Darul Iman Jamia Masjid Qurtuba’s story is as dramatic as the sectarian history of Pakistan.
The newly-built mosque in Islamabad’s Margalla foothills is calling upon its followers to stop discriminating along sectarian lines and to start praying together – in whichever way they like – under the same roof.
Zahid Iqbal is a local businessman who conceptualised the idea of a sect-free mosque in 2010. He bought the mosque plot in the E-11 sector. But the road to the realisation of his dream wasn’t easy: At first, authorities refused to register it as a sect-free mosque. Under Capital Development Authority rules, every mosque has to declare its sect following, before being granted permission to build the mosque.

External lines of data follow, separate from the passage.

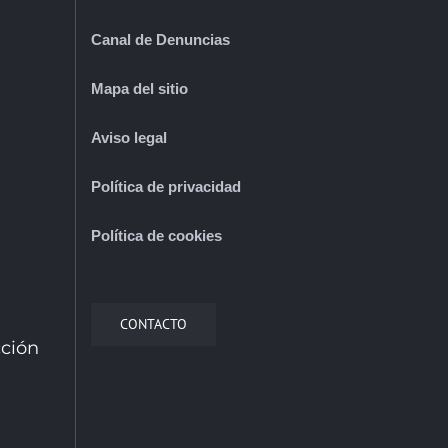
Canal de Denuncias
Mapa del sitio
Aviso legal
Política de privacidad
Política de cookies
CONTACTO
cción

The procedure involved some complicated maneuvering: To bypass the strict rules, he registered a trust, and then sub-registered the mosque under the trust’s banner: The Al-Kitaab Foundation Trust.

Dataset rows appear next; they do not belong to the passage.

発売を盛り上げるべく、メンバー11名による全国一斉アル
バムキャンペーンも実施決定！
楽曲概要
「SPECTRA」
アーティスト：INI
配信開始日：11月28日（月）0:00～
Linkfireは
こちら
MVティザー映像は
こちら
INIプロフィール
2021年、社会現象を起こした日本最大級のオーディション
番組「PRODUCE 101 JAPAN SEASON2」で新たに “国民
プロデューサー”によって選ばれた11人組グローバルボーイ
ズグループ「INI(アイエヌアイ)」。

Meanwhile, Iqbal has already found an Imam for the mosque – Qari Jehangir, who is currently doing his Master’s degree from the Islamic University. The coordinator of the mosque is doing his MBA from Preston University. Both are young men in their twenties. The Imam and Khateeb are both from different sects – and the mosque administration says it will have no problem if a Shia Imam leads prayers.